* Extracted page text data
■ ■ ■ ■

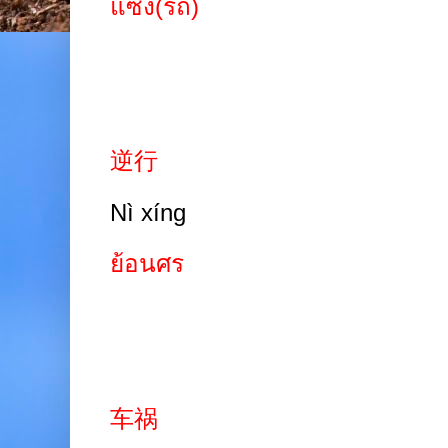
แซง(รถ)
逆行
Nì xíng
ย้อนศร
车祸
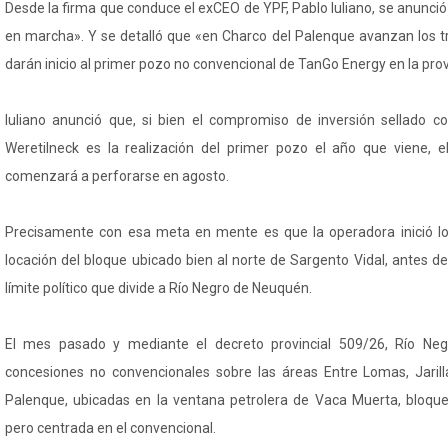
Desde la firma que conduce el exCEO de YPF, Pablo Iuliano, se anunció 
en marcha». Y se detalló que «en Charco del Palenque avanzan los tr
darán inicio al primer pozo no convencional de TanGo Energy en la prov
Iuliano anunció que, si bien el compromiso de inversión sellado c
Weretilneck es la realización del primer pozo el año que viene, 
comenzará a perforarse en agosto.
Precisamente con esa meta en mente es que la operadora inició los
locación del bloque ubicado bien al norte de Sargento Vidal, antes de 
límite político que divide a Río Negro de Neuquén.
El mes pasado y mediante el decreto provincial 509/26, Río Neg
concesiones no convencionales sobre las áreas Entre Lomas, Jari
Palenque, ubicadas en la ventana petrolera de Vaca Muerta, bloqu
pero centrada en el convencional.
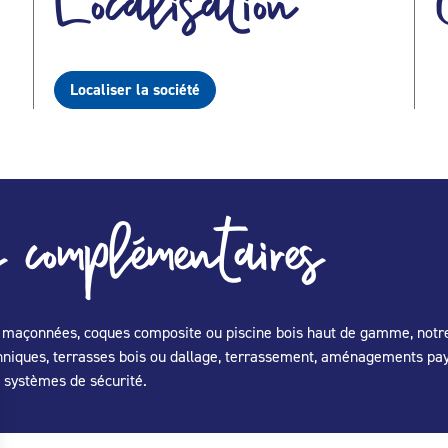
Localisation
Localiser la société
 complémentaires
es maçonnées, coques composite ou piscine bois haut de gamme, notre
hniques, terrasses bois ou dallage, terrassement, aménagements pa
, systèmes de sécurité.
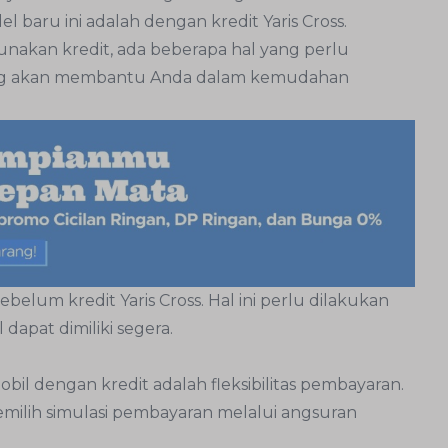
 baru ini adalah dengan kredit Yaris Cross.
akan kredit, ada beberapa hal yang perlu
tang akan membantu Anda dalam kemudahan
belum kredit Yaris Cross. Hal ini perlu dilakukan
dapat dimiliki segera.
l dengan kredit adalah fleksibilitas pembayaran.
emilih simulasi pembayaran melalui angsuran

■ ■ ■ ■

* What to do
Please retype the whole of the data precisely, omitting pictures.

* Worked solution
แซง(รถ)
逆行
Nì xíng
ย้อนศร
车祸
Desde la firma que conduce el exCEO de YPF, Pablo Iuliano, se anunció 
en marcha». Y se detalló que «en Charco del Palenque avanzan los tr
darán inicio al primer pozo no convencional de TanGo Energy en la prov
Iuliano anunció que, si bien el compromiso de inversión sellado c
Weretilneck es la realización del primer pozo el año que viene, 
comenzará a perforarse en agosto.
Precisamente con esa meta en mente es que la operadora inició los
locación del bloque ubicado bien al norte de Sargento Vidal, antes de 
límite político que divide a Río Negro de Neuquén.
El mes pasado y mediante el decreto provincial 509/26, Río Neg
concesiones no convencionales sobre las áreas Entre Lomas, Jari
Palenque, ubicadas en la ventana petrolera de Vaca Muerta, bloqu
pero centrada en el convencional.
Localisation
Localiser la société
 complémentaires
es maçonnées, coques composite ou piscine bois haut de gamme, notre
hniques, terrasses bois ou dallage, terrassement, aménagements pa
, systèmes de sécurité.
 baru ini adalah dengan kredit Yaris Cross.
akan kredit, ada beberapa hal yang perlu
tang akan membantu Anda dalam kemudahan
belum kredit Yaris Cross. Hal ini perlu dilakukan
dapat dimiliki segera.
l dengan kredit adalah fleksibilitas pembayaran.
emilih simulasi pembayaran melalui angsuran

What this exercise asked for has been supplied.